▶ **What to produce**
The result should be a word-for-word retyping of the entries below, free of pictures.

[Data excerpts]
+--
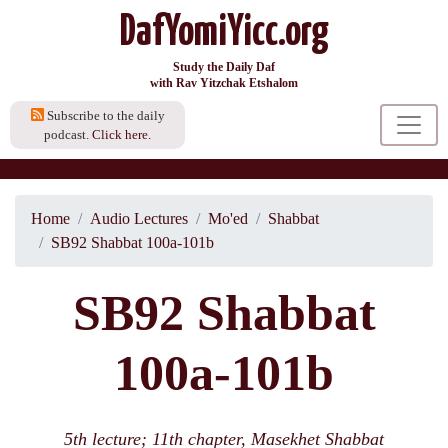
DafYomiYicc.org
Study the Daily Daf
with Rav Yitzchak Etshalom
Subscribe to the daily
podcast.
Click here.
Home
Audio Lectures
Mo'ed
Shabbat
SB92 Shabbat 100a-101b
SB92 Shabbat
100a-101b
5th lecture; 11th chapter, Masekhet Shabbat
+--
▶ **Solution to this exercise**
DafYomiYicc.org
Study the Daily Daf
with Rav Yitzchak Etshalom
Subscribe to the daily
podcast.
Click here.
Home
Audio Lectures
Mo'ed
Shabbat
SB92 Shabbat 100a-101b
SB92 Shabbat
100a-101b
5th lecture; 11th chapter, Masekhet Shabbat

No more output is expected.